3.) der S. GmbH in D., vertreten durch ihren Liquidator, den Dipl.-Kaufmann G. C. in D., B.str....,
4.) des Kaufmanns Artur K. jr. in H., N. F.,
5.) ...
Prozessgegner
den Rechtsanwalt Max B. in D., A.str.... als Konkursverwalter über das Vermögen der E. & H. GmbH in D., M. Str....,
hat der II. Zivilsenat des Bundesgerichtshofs auf die mündliche Verhandlung vom 28. April 1955 unter Mitwirkung des Senatspräsidenten Dr. Canter und der Bundesrichter Dr. Delbrück, Dr. Fischer, Dr. Kuhn und Dr. Winkelmann für Recht erkannt:
Tenor:
Die Revision der Beklagten zu 3) und 4) gegen das Urteil des 6. Zivilsenats des Oberlandesgerichts in Düsseldorf vom 9. Juli 1953 wird zurückgewiesen. Die Beklagten zu 3) und 4) haben die Kosten der Revisionsinstanz als Gesamtschuldner zu tragen.
Von Rechts wegen
Tatbestand:
Der Kläger ist der Konkursverwalter über das Vermögen der E. & H. GmbH. Die Gesellschaft wurde am 11. Juli 1949 mit einem Stammkapital von 20.000 DM gegründet und am 6. Oktober 1949 ins Handelsregister eingetragen. Ihre beiden Gesellschafter und Geschäftsführer waren die Beklagten zu 1) (E.) und 2) (H.). Sie brachten das Geschäft und das Inventar einer vorher von ihnen betriebenen oHG ein, bewerteten diese Sacheinlage mit 15.000 DM und zahlten den Rest je zur Hälfte ein. Am 16. Februar 1950 wurde das Konkursverfahren über die GmbH eröffnet. Einem realisierbaren Vermögen von rund 10.000 DM standen rund 117.000 DM Schulden gegenüber.
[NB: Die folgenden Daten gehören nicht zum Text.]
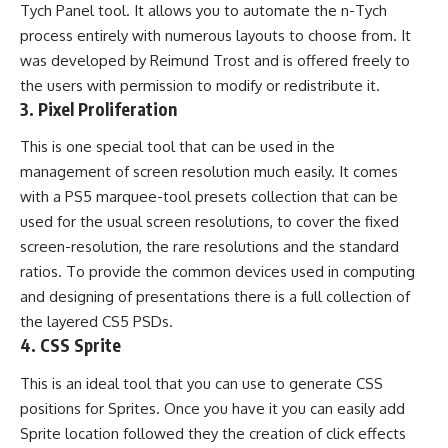
Tych Panel tool. It allows you to automate the n-Tych
process entirely with numerous layouts to choose from. It
was developed by Reimund Trost and is offered freely to
the users with permission to modify or redistribute it.
3.
Pixel Proliferation
This is one special tool that can be used in the
management of screen resolution much easily. It comes
with a PS5 marquee-tool presets collection that can be
used for the usual screen resolutions, to cover the fixed
screen-resolution, the rare resolutions and the standard
ratios. To provide the common devices used in computing
and designing of presentations there is a full collection of
the layered CS5 PSDs.
4.
CSS Sprite
This is an ideal tool that you can use to generate CSS
positions for Sprites. Once you have it you can easily add
Sprite location followed they the creation of click effects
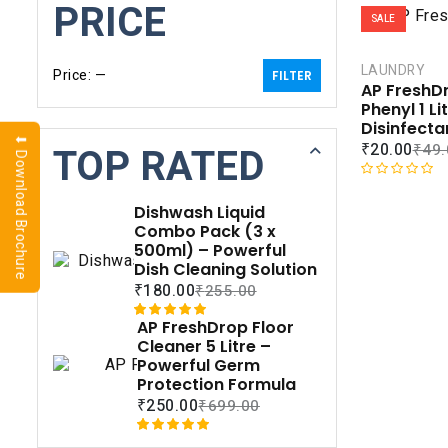
PRICE
SALE
LAUNDRY
Price:
—
FILTER
AP FreshD
Phenyl 1 Li
Disinfecta
⬇ Download Brochure
₹
20.00
TOP RATED
₹
49.
R
a
Dishwash Liquid
t
Combo Pack (3 x
e
500ml) – Powerful
d
Dish Cleaning Solution
0
₹
180.00
₹
255.00
o
u
AP FreshDrop Floor
Rated
1
5.00
t
Cleaner 5 Litre –
out of 5
o
Powerful Germ
based on
f
Protection Formula
customer
5
₹
250.00
₹
699.00
rating
Rated
1
5.00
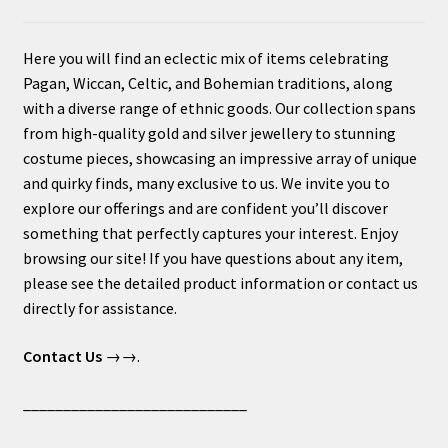
Here you will find an eclectic mix of items celebrating
Pagan, Wiccan, Celtic, and Bohemian traditions, along
with a diverse range of ethnic goods. Our collection spans
from high-quality gold and silver jewellery to stunning
costume pieces, showcasing an impressive array of unique
and quirky finds, many exclusive to us. We invite you to
explore our offerings and are confident you’ll discover
something that perfectly captures your interest. Enjoy
browsing our site! If you have questions about any item,
please see the detailed product information or contact us
directly for assistance.
Contact Us
→→.
____________________________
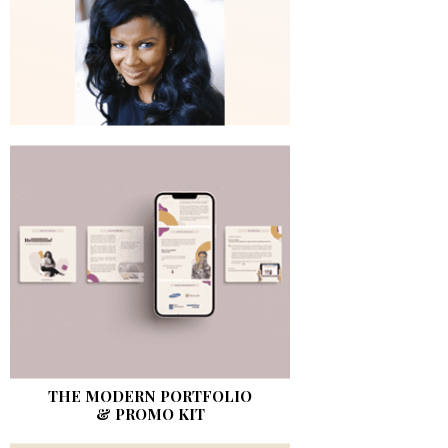
THE MODERN PORTFOLIO
& PROMO KIT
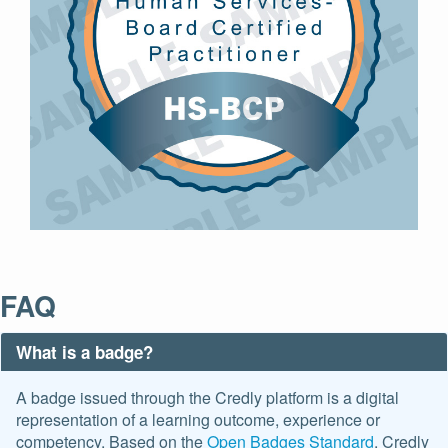
FAQ
What is a badge?
A badge issued through the Credly platform is a digital
representation of a learning outcome, experience or
competency. Based on the
Open Badges Standard
. Credly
Die Gemeinschuldnerin betrieb Großhandel mit Fischkonserven. Eine ihrer Abnehmerinnen war die S. GmbH, die Beklagte zu 3). Diese Gesellschaft hatten der Beklagte zu 2) und der Beklagte zu 4) (K.) am 14. Juni 1949 mit einem Stammkapital von 50.000 DM gegründet (Eintragung am 1. August 1949). Geschäftsführer dieser Gesellschaft waren die Beklagten zu 2) und 4). Gegenstand des Unternehmens war der Betrieb von Einzelhandelsgeschäften zum Verkauf von Fischen und Fischwaren. Die Beklagte zu 3) errichtete fünf Ladengeschäfte (in D., K. Straße, in D. [H.], in V. und in K., H. und K. Straße). Beide Gesellschafter zahlten ihre Stammeinlagen von je 25.000 DM ein. Der Beklagte zu 4) lieh dem Beklagten zu 2) den Einlagebetrag. Zur Sicherheit hierfür verpfändete der Beklagte zu 2) seinen Geschäftsanteil dem Beklagten zu 4). Dieser bevollmächtigte den Beklagten zu 2), das Stimmrecht für den verpfändeten Geschäftsanteil auszuüben. Die Beklagte zu 3) blieb auf Warenlieferungen der E. & H. GmbH 61.421,88 DM schuldig.
Am 25. November 1949 beschlossen die Beklagten zu 2) und 4) - nach ihrer Behauptung infolge von Unstimmigkeiten - formlos die Auflösung der Beklagten zu 3). Die Auseinandersetzung sollte in der Weise vollzogen werden, daß der Beklagte zu 2) die Geschäfte in D., H. und V. und der Beklagte zu 4) die beiden Geschäfte in K. zugeteilt erhielt.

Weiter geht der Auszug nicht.